2. Die Jugendkammer hätte jedoch, wenn sie entsprechend § 32 JGG das Schwergewicht nicht bei der nach Jugendstrafrecht zu beurteilenden Tat sah, in entsprechender Anwendung von § 32 Satz 2 i.V.m. § 105 JGG einheitlich das allgemeine Strafrecht anwenden müssen. Sie hätte also, sofern sie nicht entsprechend § 31 Abs. 3 Satz 1 i.V.m. § 105 Abs. 2 JGG von einer Einbeziehung absah, auch für die hier abzuurteilende Tat, die der Angeklagte als Zwanzigjähriger begangen hat, eine Strafe nach allgemeinem Strafrecht verhängen und mit der rechtskräftigen Freiheitsstrafe von drei Jahren und drei Monaten nach § 55 StGB eine Gesamtstrafe bilden müssen.

a) Allerdings vertritt der Generalbundesanwalt die Ansicht, daß es in Fällen der vorliegenden Art dann bei der getrennten Aburteilung von Erwachsenentat und Jugendtat bleibe, wenn das Schwergewicht nicht bei der nach Jugendstrafrecht zu beurteilenden Tat liege (ebenso Diemer/Schoreit/Sonnen, JGG § 31 Rdn. 49 a.E.). Diese Lösung führt zu einer Unterscheidung im Anwendungsbereich des § 32 JGG danach, ob diese Vorschrift unmittelbar oder nur entsprechend nach den Grundsätzen der Entscheidung BGHSt 37, 34 anzuwenden ist.

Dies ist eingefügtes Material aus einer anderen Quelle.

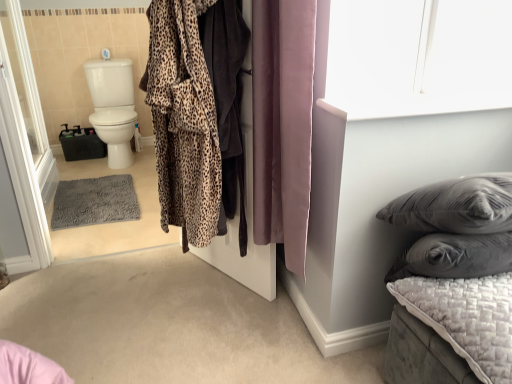 Describe the element at coordinates (453, 284) in the screenshot. I see `quilted gray cushion at lower right` at that location.

Locate an element on the screen. The image size is (512, 384). transparent glass screen door at left is located at coordinates (22, 172).

This screenshot has width=512, height=384. I want to click on quilted gray mattress at lower right, so click(x=466, y=318).

Identify the location of leopard print robe at center. This screenshot has height=384, width=512. (228, 101).

Is the depth of quilted gray mattress at lower right greater than that of leopard print plush bathrobe at center?

No, the depth of quilted gray mattress at lower right is less than that of leopard print plush bathrobe at center.

Is quilted gray mattress at lower right far from leopard print plush bathrobe at center?

That's not correct — quilted gray mattress at lower right is a little close to leopard print plush bathrobe at center.

From the image's perspective, is quilted gray mattress at lower right located beneath leopard print plush bathrobe at center?

Correct, quilted gray mattress at lower right appears lower than leopard print plush bathrobe at center in the image.

Can you confirm if quilted gray mattress at lower right is smaller than leopard print plush bathrobe at center?

Indeed, quilted gray mattress at lower right has a smaller size compared to leopard print plush bathrobe at center.

From a real-world perspective, is leopard print robe at center on top of purple velvet curtain at center?

No, from a real-world perspective, leopard print robe at center is not over purple velvet curtain at center

Is leopard print robe at center far away from purple velvet curtain at center?

That's not correct — leopard print robe at center is a little close to purple velvet curtain at center.

The height and width of the screenshot is (384, 512). Find the location of `cloak below the purple velvet curtain at center (from a real-world perspective)`. cloak below the purple velvet curtain at center (from a real-world perspective) is located at coordinates (228, 101).

Between transparent glass screen door at left and purple velvet curtain at center, which one has larger size?

transparent glass screen door at left.

Is transparent glass screen door at left spatially inside purple velvet curtain at center, or outside of it?

The correct answer is: outside.

Are transparent glass screen door at left and purple velvet curtain at center located far from each other?

Yes, transparent glass screen door at left and purple velvet curtain at center are located far from each other.

From a real-world perspective, is transparent glass screen door at left above or below purple velvet curtain at center?

In terms of real-world spatial position, transparent glass screen door at left is below purple velvet curtain at center.

Who is taller, leopard print plush bathrobe at center or leopard print robe at center?

Standing taller between the two is leopard print robe at center.

Considering the sizes of leopard print plush bathrobe at center and leopard print robe at center in the image, is leopard print plush bathrobe at center wider or thinner than leopard print robe at center?

Considering their sizes, leopard print plush bathrobe at center looks broader than leopard print robe at center.

Is leopard print plush bathrobe at center at the left side of leopard print robe at center?

Yes, leopard print plush bathrobe at center is to the left of leopard print robe at center.

Locate an element on the screen. This screenshot has width=512, height=384. bathrobe that appears above the leopard print robe at center (from the image's perspective) is located at coordinates (183, 121).

In the scene shown: From a real-world perspective, is quilted gray mattress at lower right located higher than purple velvet curtain at center?

No, from a real-world perspective, quilted gray mattress at lower right is not above purple velvet curtain at center.

Considering the positions of objects quilted gray mattress at lower right and purple velvet curtain at center in the image provided, who is more to the right, quilted gray mattress at lower right or purple velvet curtain at center?

Positioned to the right is quilted gray mattress at lower right.

From the image's perspective, which is below, quilted gray mattress at lower right or purple velvet curtain at center?

quilted gray mattress at lower right is shown below in the image.

Does quilted gray mattress at lower right turn towards purple velvet curtain at center?

No.

From a real-world perspective, is purple velvet curtain at center physically located above or below leopard print robe at center?

In terms of real-world spatial position, purple velvet curtain at center is above leopard print robe at center.

In the image, is purple velvet curtain at center on the left side or the right side of leopard print robe at center?

Clearly, purple velvet curtain at center is on the right of leopard print robe at center in the image.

b) Der Senat hält es jedoch für geboten, bei einer an sich nach Jugendstrafrecht zu beurteilenden Tat eines Heranwachsenden, der bereits rechtskräftig wegen einer Erwachsenentat verurteilt worden ist, die Rechtsfolgen des § 32 JGG in vollem Umfang wirksam werden zu lassen: Es ist also - vorbehaltlich einer Entscheidung im Sinne des § 31 Abs. 3 Satz 1 i.V.m. § 105 Abs. 2 JGG - entsprechend § 32 Satz 2 i.V.m. § 105 JGG auf alle Taten das allgemeine Strafrecht anzuwenden, sofern das Schwergewicht nicht bei der nach Jugendstrafrecht zu beurteilenden Tat liegt; dies hat die Bildung einer Gesamtstrafe nach § 55 StGB zur Folge (ebenso Eisenberg, JGG 5. Aufl. § 105 Rdn. 44). Diese Lösung entspricht dem Prinzip der möglichst einheitlichen Reaktion, das der Vorschrift des § 32 JGG zugrunde liegt, ist in der Entscheidung BGHSt 37, 34, 39 - wenngleich nicht tragend - vorgezeichnet und bringt die dort entwickelten Grundsätze einheitlich zum Tragen.

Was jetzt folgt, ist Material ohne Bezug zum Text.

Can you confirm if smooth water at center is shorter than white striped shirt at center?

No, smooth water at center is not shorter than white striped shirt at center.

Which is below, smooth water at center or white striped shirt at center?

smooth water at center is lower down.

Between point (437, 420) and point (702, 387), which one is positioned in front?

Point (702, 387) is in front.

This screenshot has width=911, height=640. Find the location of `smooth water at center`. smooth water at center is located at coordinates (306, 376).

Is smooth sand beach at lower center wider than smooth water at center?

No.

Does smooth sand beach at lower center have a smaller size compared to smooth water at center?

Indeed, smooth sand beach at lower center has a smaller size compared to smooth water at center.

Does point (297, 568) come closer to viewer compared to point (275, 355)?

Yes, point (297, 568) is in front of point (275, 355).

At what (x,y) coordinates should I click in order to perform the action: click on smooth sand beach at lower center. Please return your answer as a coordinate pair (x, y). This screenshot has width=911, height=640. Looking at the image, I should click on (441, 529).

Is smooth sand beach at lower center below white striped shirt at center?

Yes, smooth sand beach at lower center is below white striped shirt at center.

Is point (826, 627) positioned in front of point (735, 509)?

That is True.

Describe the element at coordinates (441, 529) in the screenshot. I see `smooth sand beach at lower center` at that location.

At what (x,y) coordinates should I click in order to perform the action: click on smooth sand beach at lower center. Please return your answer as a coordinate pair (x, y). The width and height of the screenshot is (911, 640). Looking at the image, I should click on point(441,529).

Das Urteil des 4. Strafsenats NJW 1978, 384 steht der hiesigen Entscheidung nicht entgegen; denn dort hatte der Angeklagte die abzuurteilenden Taten als Jugendlicher begangen, so daß allein Jugendstrafrecht anzuwenden war.

3. Danach hätte von einer Einbeziehung der abgeurteilten Erwachsenentat in die neue Entscheidung nur nach § 31 Abs. 3 Satz 1 i.V.m. § 105 Abs. 2 JGG abgesehen werden können. Von dieser Regelung hat die Jugendkammer jedoch keinen Gebrauch gemacht.

II.

Für die neue Verhandlung weist der Senat auf folgendes hin:

Zunächst wird zu erwägen sein, ob nach § 105 Abs. 1 JGG an sich Jugendstrafrecht anzuwenden ist. Verhält es sich so, wird weiter zu prüfen sein, ob das Schwergewicht bei der im Heranwachsendenalter begangenen Tat oder bei der Erwachsenentat liegt. Demgemäß wird entweder § 32 Satz 1 JGG oder § 32 Satz 2 JGG (entsprechend) anzuwenden sein. Schließlich besteht die Möglichkeit, aus Gründen erzieherischer Zweckmäßigkeit (dazu BGHSt 36, 37, 43) nach § 31 Abs. 3 Satz 1 JGG von der Einbeziehung der abgeurteilten Erwachsenentat in die Verhängung einer Jugendstrafe abzusehen. Bei all diesen Entscheidungen ist der neue Tatrichter von Bindungen durch bisher in dieser Sache ergangene Entscheidungen frei. Jedoch ist für die Bemessung der Strafe das Verschlechterungsverbot gemäß § 358 Abs. 2 StPO zu beachten, im Fall der Verhängung einer Freiheitsstrafe nach den Maßstäben von BGHSt 29, 269.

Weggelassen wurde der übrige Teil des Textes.